## TASK DIRECTIONS
Look through the material beneath and copy each line with the word "estudio".

═══ DATA SHOWN ═══

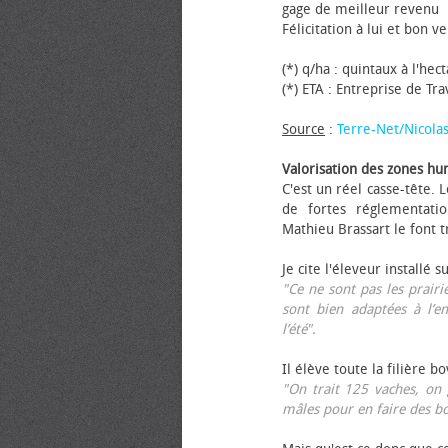
gage de meilleur revenu
Félicitation à lui et bon ve
(*) q/ha : quintaux à l'hec
(*) ETA : Entreprise de Tr
Source
:
Terre-Net/Nicola
Valorisation des zones hu
C'est un réel casse-tête.
de fortes réglementati
Mathieu Brassart le font t
Je cite l'éleveur installé s
"Ce ne sont pas les prairie
sont bien adaptées à l’e
l’été".
Il élève toute la filière b
"On trait 125 vaches, on 
mâles pour en faire des b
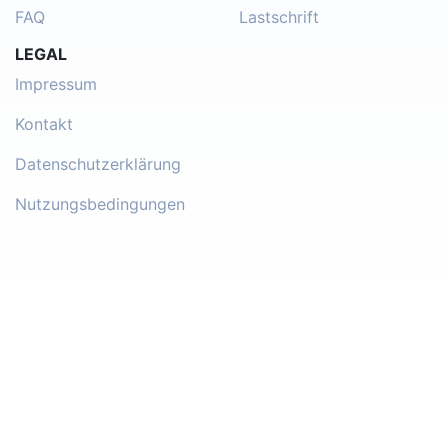
FAQ
Lastschrift
LEGAL
Impressum
Kontakt
Datenschutzerklärung
Nutzungsbedingungen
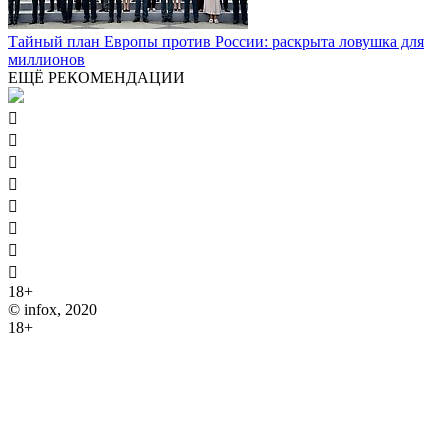
Тайный план Европы против России: раскрыта ловушка для
миллионов
ЕЩЁ РЕКОМЕНДАЦИИ








18+
© infox, 2020
18+
На информационных ресурсах INFOX применяются
рекомендательные технологии (информационные технологии
предоставления информации на основе сбора, систематизации
и анализа сведений, относящихся к предпочтениям
пользователей сети "Интернет", находящихся на территории
Российской Федерации).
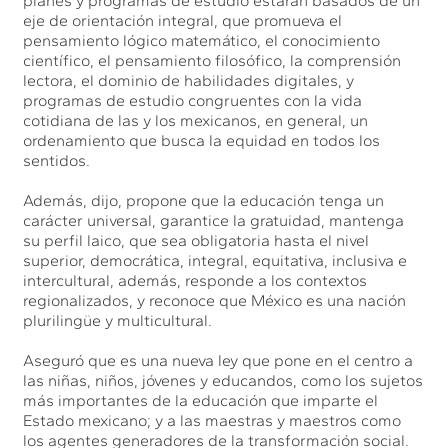
planes y programas de estudio estarán basados de un
eje de orientación integral, que promueva el
pensamiento lógico matemático, el conocimiento
científico, el pensamiento filosófico, la comprensión
lectora, el dominio de habilidades digitales, y
programas de estudio congruentes con la vida
cotidiana de las y los mexicanos, en general, un
ordenamiento que busca la equidad en todos los
sentidos.
Además, dijo, propone que la educación tenga un
carácter universal, garantice la gratuidad, mantenga
su perfil laico, que sea obligatoria hasta el nivel
superior, democrática, integral, equitativa, inclusiva e
intercultural, además, responde a los contextos
regionalizados, y reconoce que México es una nación
plurilingüe y multicultural.
Aseguró que es una nueva ley que pone en el centro a
las niñas, niños, jóvenes y educandos, como los sujetos
más importantes de la educación que imparte el
Estado mexicano; y a las maestras y maestros como
los agentes generadores de la transformación social.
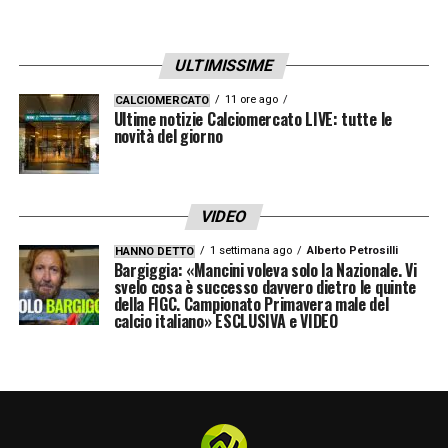
ULTIMISSIME
11 ore ago
CALCIOMERCATO
Ultime notizie Calciomercato LIVE: tutte le
novità del giorno
VIDEO
1 settimana ago
Alberto Petrosilli
HANNO DETTO
Bargiggia: «Mancini voleva solo la Nazionale. Vi
svelo cosa è successo davvero dietro le quinte
della FIGC. Campionato Primavera male del
calcio italiano» ESCLUSIVA e VIDEO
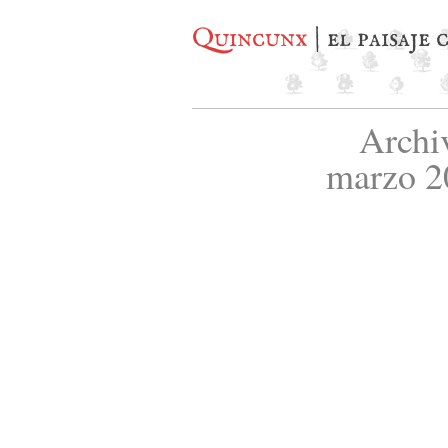
Quincunx
| el paisaje
Archi
marzo 2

═══

## RESPONSE
planes y programas de estudio estarán basados de un
programas de estudio congruentes con la vida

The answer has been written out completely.